+++ Supplied material

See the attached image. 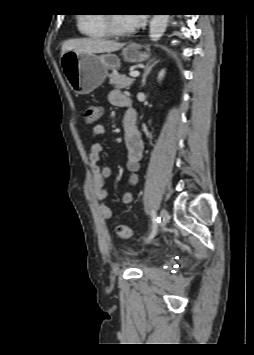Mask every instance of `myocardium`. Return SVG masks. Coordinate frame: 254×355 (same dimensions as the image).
<instances>
[{"mask_svg": "<svg viewBox=\"0 0 254 355\" xmlns=\"http://www.w3.org/2000/svg\"><path fill=\"white\" fill-rule=\"evenodd\" d=\"M105 25L109 35L114 37H124L134 33V29H119L115 24L114 14H105Z\"/></svg>", "mask_w": 254, "mask_h": 355, "instance_id": "1", "label": "myocardium"}]
</instances>
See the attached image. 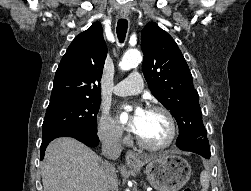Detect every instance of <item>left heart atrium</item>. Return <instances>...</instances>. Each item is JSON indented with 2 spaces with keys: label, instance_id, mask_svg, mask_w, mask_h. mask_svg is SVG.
<instances>
[{
  "label": "left heart atrium",
  "instance_id": "1",
  "mask_svg": "<svg viewBox=\"0 0 251 191\" xmlns=\"http://www.w3.org/2000/svg\"><path fill=\"white\" fill-rule=\"evenodd\" d=\"M122 110H130V117L127 123V128L130 131L138 134L142 128L143 122L148 111L140 105L134 107L123 105Z\"/></svg>",
  "mask_w": 251,
  "mask_h": 191
}]
</instances>
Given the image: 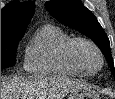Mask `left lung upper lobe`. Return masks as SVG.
Segmentation results:
<instances>
[{"label":"left lung upper lobe","mask_w":115,"mask_h":99,"mask_svg":"<svg viewBox=\"0 0 115 99\" xmlns=\"http://www.w3.org/2000/svg\"><path fill=\"white\" fill-rule=\"evenodd\" d=\"M50 14L63 24L74 28L96 43L108 61L115 76L109 39L96 17L80 0H52L45 4Z\"/></svg>","instance_id":"obj_1"}]
</instances>
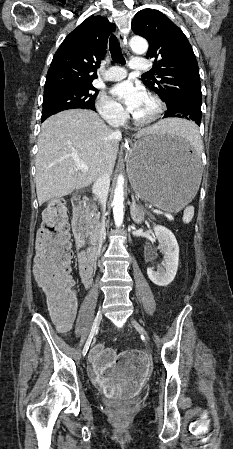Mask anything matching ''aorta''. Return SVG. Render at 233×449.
<instances>
[{"label": "aorta", "instance_id": "aorta-1", "mask_svg": "<svg viewBox=\"0 0 233 449\" xmlns=\"http://www.w3.org/2000/svg\"><path fill=\"white\" fill-rule=\"evenodd\" d=\"M129 45L131 50L139 55L145 54L148 50L147 41L141 37H132ZM112 204L115 225L120 227L124 218V177L122 175L118 176Z\"/></svg>", "mask_w": 233, "mask_h": 449}]
</instances>
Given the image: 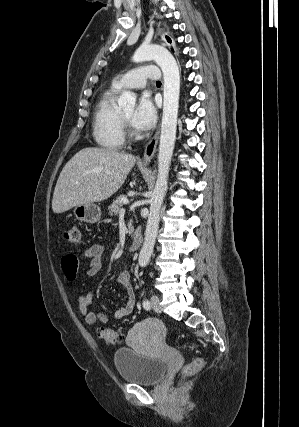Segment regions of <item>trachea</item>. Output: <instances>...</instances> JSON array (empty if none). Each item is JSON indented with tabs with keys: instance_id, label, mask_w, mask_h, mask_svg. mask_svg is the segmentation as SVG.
Instances as JSON below:
<instances>
[{
	"instance_id": "3493384b",
	"label": "trachea",
	"mask_w": 299,
	"mask_h": 427,
	"mask_svg": "<svg viewBox=\"0 0 299 427\" xmlns=\"http://www.w3.org/2000/svg\"><path fill=\"white\" fill-rule=\"evenodd\" d=\"M156 84H161V82H160V81H157V82H156Z\"/></svg>"
}]
</instances>
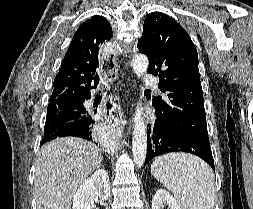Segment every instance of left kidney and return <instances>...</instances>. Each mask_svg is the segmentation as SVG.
<instances>
[{"instance_id":"1","label":"left kidney","mask_w":253,"mask_h":209,"mask_svg":"<svg viewBox=\"0 0 253 209\" xmlns=\"http://www.w3.org/2000/svg\"><path fill=\"white\" fill-rule=\"evenodd\" d=\"M165 205H168L169 209H182L169 192L159 189L153 196L152 209H163Z\"/></svg>"}]
</instances>
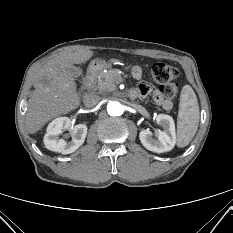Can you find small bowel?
Here are the masks:
<instances>
[{"instance_id": "c3829d8e", "label": "small bowel", "mask_w": 233, "mask_h": 233, "mask_svg": "<svg viewBox=\"0 0 233 233\" xmlns=\"http://www.w3.org/2000/svg\"><path fill=\"white\" fill-rule=\"evenodd\" d=\"M132 75L134 78L139 79L142 75L141 69L139 67H134L132 70ZM133 91L135 92V97L143 98L148 96L149 94H152L154 102L164 110H170L173 106V103L163 96L160 89H152L149 85L145 83L140 84Z\"/></svg>"}]
</instances>
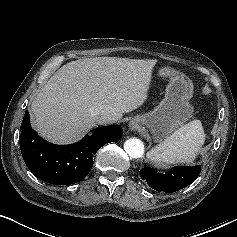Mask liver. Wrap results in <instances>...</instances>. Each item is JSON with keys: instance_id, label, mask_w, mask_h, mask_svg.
Segmentation results:
<instances>
[{"instance_id": "obj_1", "label": "liver", "mask_w": 237, "mask_h": 237, "mask_svg": "<svg viewBox=\"0 0 237 237\" xmlns=\"http://www.w3.org/2000/svg\"><path fill=\"white\" fill-rule=\"evenodd\" d=\"M157 60L95 57L62 66L32 102L33 126L45 139L71 143L96 126L144 104Z\"/></svg>"}]
</instances>
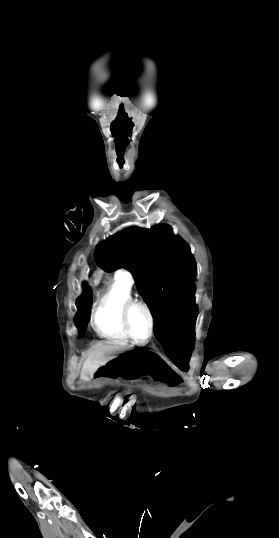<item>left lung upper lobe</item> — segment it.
<instances>
[{"label":"left lung upper lobe","mask_w":279,"mask_h":538,"mask_svg":"<svg viewBox=\"0 0 279 538\" xmlns=\"http://www.w3.org/2000/svg\"><path fill=\"white\" fill-rule=\"evenodd\" d=\"M95 261L104 270L128 269L155 318L154 332H192L197 317L193 304L196 264L190 248L167 224L137 226L98 244Z\"/></svg>","instance_id":"5c2ea615"}]
</instances>
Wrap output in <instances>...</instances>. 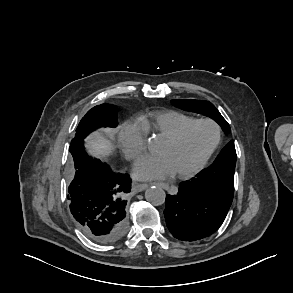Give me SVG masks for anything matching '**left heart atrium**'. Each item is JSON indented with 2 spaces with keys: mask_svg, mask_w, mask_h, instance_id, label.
Instances as JSON below:
<instances>
[{
  "mask_svg": "<svg viewBox=\"0 0 293 293\" xmlns=\"http://www.w3.org/2000/svg\"><path fill=\"white\" fill-rule=\"evenodd\" d=\"M133 171L137 178L144 180L165 179L175 173L170 161L163 154L141 158L135 163Z\"/></svg>",
  "mask_w": 293,
  "mask_h": 293,
  "instance_id": "obj_1",
  "label": "left heart atrium"
}]
</instances>
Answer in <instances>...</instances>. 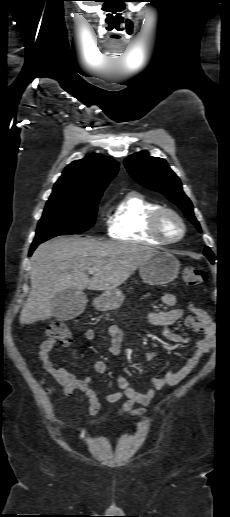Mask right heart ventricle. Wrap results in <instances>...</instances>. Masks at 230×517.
Segmentation results:
<instances>
[{"label":"right heart ventricle","mask_w":230,"mask_h":517,"mask_svg":"<svg viewBox=\"0 0 230 517\" xmlns=\"http://www.w3.org/2000/svg\"><path fill=\"white\" fill-rule=\"evenodd\" d=\"M161 205L138 191L125 194L117 203L109 224V236L115 240L151 245L163 244L150 232L149 219Z\"/></svg>","instance_id":"obj_1"}]
</instances>
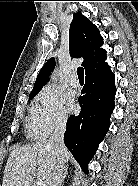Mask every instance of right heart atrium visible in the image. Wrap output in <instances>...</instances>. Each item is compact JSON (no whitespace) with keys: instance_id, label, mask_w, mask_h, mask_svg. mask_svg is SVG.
<instances>
[{"instance_id":"obj_1","label":"right heart atrium","mask_w":138,"mask_h":186,"mask_svg":"<svg viewBox=\"0 0 138 186\" xmlns=\"http://www.w3.org/2000/svg\"><path fill=\"white\" fill-rule=\"evenodd\" d=\"M38 119L46 135L65 127L67 112L63 94L53 86H46L38 95Z\"/></svg>"}]
</instances>
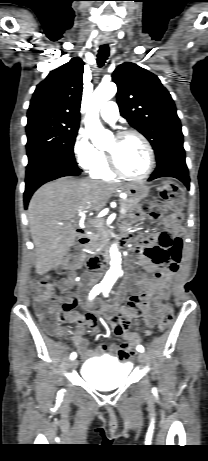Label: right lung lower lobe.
<instances>
[{
	"label": "right lung lower lobe",
	"mask_w": 208,
	"mask_h": 461,
	"mask_svg": "<svg viewBox=\"0 0 208 461\" xmlns=\"http://www.w3.org/2000/svg\"><path fill=\"white\" fill-rule=\"evenodd\" d=\"M81 169L76 163L59 156H46L27 166L24 207L27 209L32 194L46 182L64 176H77Z\"/></svg>",
	"instance_id": "98d812e1"
}]
</instances>
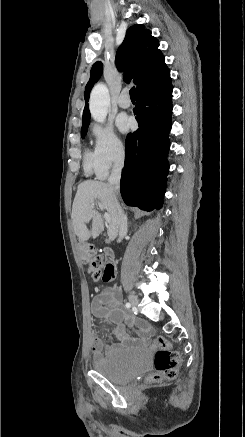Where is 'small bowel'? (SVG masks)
I'll return each instance as SVG.
<instances>
[{"instance_id": "obj_1", "label": "small bowel", "mask_w": 245, "mask_h": 437, "mask_svg": "<svg viewBox=\"0 0 245 437\" xmlns=\"http://www.w3.org/2000/svg\"><path fill=\"white\" fill-rule=\"evenodd\" d=\"M91 313L96 318L115 324L113 334L122 344L127 345L135 342L125 331V325H132L135 320L120 308L118 291L115 288H106L94 298ZM141 330L143 333L149 331L145 324H141ZM114 348V346H104L98 336L91 338V351L97 359L101 358L104 349L109 351Z\"/></svg>"}]
</instances>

++++++

What the task asks.
Set down only the lines from the one with "Mask every instance of right" through the end of the entries, exactly as they appear, leaving out each picture.

Output below.
Mask every instance of right heart atrium visible in the image. Wrap output in <instances>...</instances>. Each item is compact JSON (no whitespace) with keys: instance_id, label, mask_w, mask_h, mask_svg. mask_svg is SVG.
<instances>
[{"instance_id":"obj_1","label":"right heart atrium","mask_w":138,"mask_h":186,"mask_svg":"<svg viewBox=\"0 0 138 186\" xmlns=\"http://www.w3.org/2000/svg\"><path fill=\"white\" fill-rule=\"evenodd\" d=\"M38 119L46 135L65 127L67 112L63 94L53 86H46L38 95Z\"/></svg>"}]
</instances>
Label: right lung lower lobe.
<instances>
[{
	"label": "right lung lower lobe",
	"mask_w": 208,
	"mask_h": 461,
	"mask_svg": "<svg viewBox=\"0 0 208 461\" xmlns=\"http://www.w3.org/2000/svg\"><path fill=\"white\" fill-rule=\"evenodd\" d=\"M81 169L76 163L59 156H46L27 166L24 207L27 209L32 194L46 182L64 176H77Z\"/></svg>",
	"instance_id": "98d812e1"
}]
</instances>
Where is 'small bowel'? (SVG masks)
I'll return each instance as SVG.
<instances>
[{"instance_id": "obj_1", "label": "small bowel", "mask_w": 245, "mask_h": 437, "mask_svg": "<svg viewBox=\"0 0 245 437\" xmlns=\"http://www.w3.org/2000/svg\"><path fill=\"white\" fill-rule=\"evenodd\" d=\"M91 313L96 318L115 324L113 334L122 344L127 345L135 342L125 331V325H132L135 320L120 308L118 291L115 288H106L94 298ZM141 330L143 333L149 331L145 324H141ZM114 348V346H104L98 336L91 338V351L97 359L101 358L104 349L109 351Z\"/></svg>"}]
</instances>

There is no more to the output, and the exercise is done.